That past performance is not a guarantee of future results may be true in sports and banking, but when it comes to artificial intelligence (AI) and machine learning (ML), it is essential to understand the past in order to build the future.

2023 has been a great year for AI, especially generative AI, which is a niche, but a very exciting application of AI to synthesize “new” ideas or content. The potential to leverage technology to help with human-like conversations, summarize large amount of data and develop the next level of customer engagement has led to significant and appropriate attention by business executives. But will 2024 continue these trends?

Less Hallucinations, Delusions and More Decisions

Hallucination is the term given to misrepresentation or incorrect predictions provided by AI models due to various factors. Hallucination is a common experience due to the current maturity curve of technology and people in leveraging language models. As adoption of large language models (LLMs) becomes more prevalent next year, so will the occurrence of horror stories or delusions around incorrect use resulting in unintended consequences and bad PR for some enterprises.

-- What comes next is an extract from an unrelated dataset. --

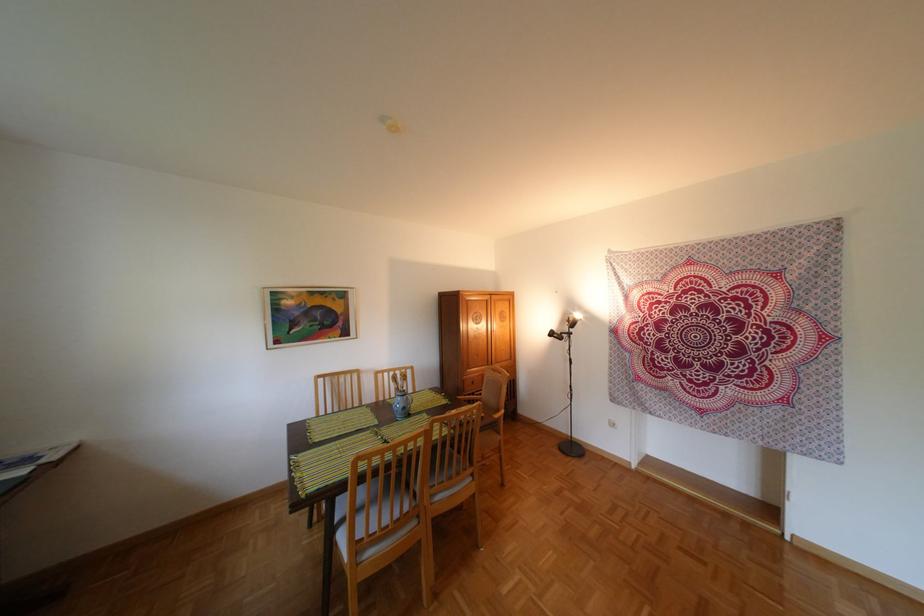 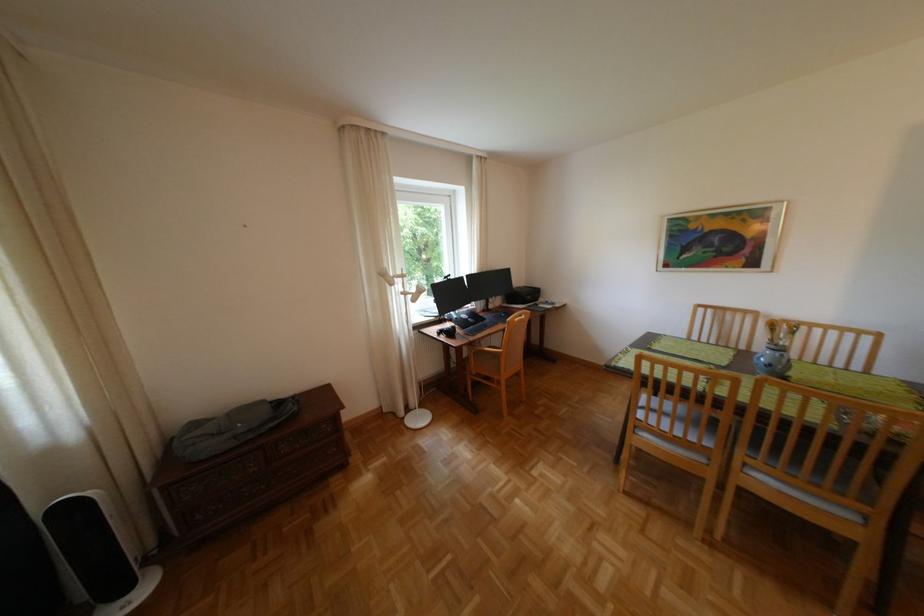 In the second image, find the point that corresponds to (x=417, y=408) in the first image.

(782, 365)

Some corporations will institute safeguards and look for more pragmatic and measured outcomes while focusing on tracking value based on decisions provided by AI versus just the novelty of using technology.

This is an important step towards leveraging technology at scale and will drive innovation around improving AI performance for business, resulting in transparent and explainable solutions.

Actionable, Equitable AI

The goal for leveraging AI by enterprises will continue to be on business decision automation as well as creating an equitable environment to foster productive collaboration and transformation. To that effect, AI codes of conduct will be incorporated and followed in most of the industry, placing emphasis on transparency, and actionable, measurable recommendations with well-understood known and unknown biases in the solutions.

The latter is more important in talent recruitment and management, but also in diverse fields like security and manufacturing processes. Look to environmental, social and governance (ESG) models leveraging AI to score new company initiatives and be tracked by some larger companies.

New Roles in the Industry

Heard of prompt engineer? Chief AI officer? New generations of skills and jobs will become commonplace and will compete for attention for the new generation. In some cases, the focus on arts and communications degrees to help build complex enterprise ecosystems could displace technical and engineering-focused jobs, since the focus will be on creating near-human customer experiences in distribution and e-commerce companies.

The use of AI to drive improved product manufacturing or inventory management could lead to a job revolution 2.0 in manufacturing where there will be aggressive investment in upskilling the existing workforce to leverage AI in decision making. The focus will shift towards augmented intelligence, a concept where AI is leveraged to assist business functions.

User Experience (UX) Becomes Augmented Intelligence Experience (AIX)

The resulting transformation could cause a paradigm shift in how business applications are designed and used. For those who are old enough to remember the blue screen AS400 screens and worked through the transformation of enterprise software to be UX driven (forms, controls and charts), and then context driven (CX) to reduce the need to have to hunt for information in aforementioned forms – there could be a new approach based on augmented intelligence experience (AIX).

The concept is that AI will provide access, via multiple avenues, to recommendations or options for human operators to perform business actions. The focus will be on “push” of decisions or choices, versus the current traditional “pull,” where users have to spend time on screens in multiple systems to perform work.

Composable Enterprise Systems

Think of our current business ecosystem where most enterprises have hybrid architecture with various cloud-based solutions loosely integrated with on-premises systems and Excel. A move to AI-based decision making will result in acceleration toward true composable enterprise systems. An architecture that can leverage data from various sources and systems (without duplication or replication), fed into different interchangeable enterprise planning systems could change the landscape of the SaaS industry.

I expect cloud application providers to market themselves as business or decision platforms and be measured by how quickly they can be integrated within organizations with minimum setup time. Enterprise software selection could become as painless as subscribing to your favorite media content provider.

Data Protection and Monetization

The push for open APIs and data-driven decision systems will push and promote more data protection and monetization strategies. There will be continued focus and acceleration, due to AI, on managing personal behavior information by consumers and perhaps a change in commercial models used by e-commerce sites.

While GDPR and similar requirements have pushed the concept of data protection to the forefront, I expect next year will continue to accelerate the trend, due to AI, for individual consumers to own and manage their data rights and even potentially have commercial models to allow them to monetize their e-behavior.

Self-Actualizing AI?

I am optimistic that the change driven by AI will result in greater wealth and quality of life for everyone in 2024. The quest to make AI more intelligent and intuitive will continue, but we won’t achieve self-actualizing AI any time soon.

AI investment will accelerate and drive other innovations, but the goal of omniscient AI, for those who would pursue it, will remain a distant dream.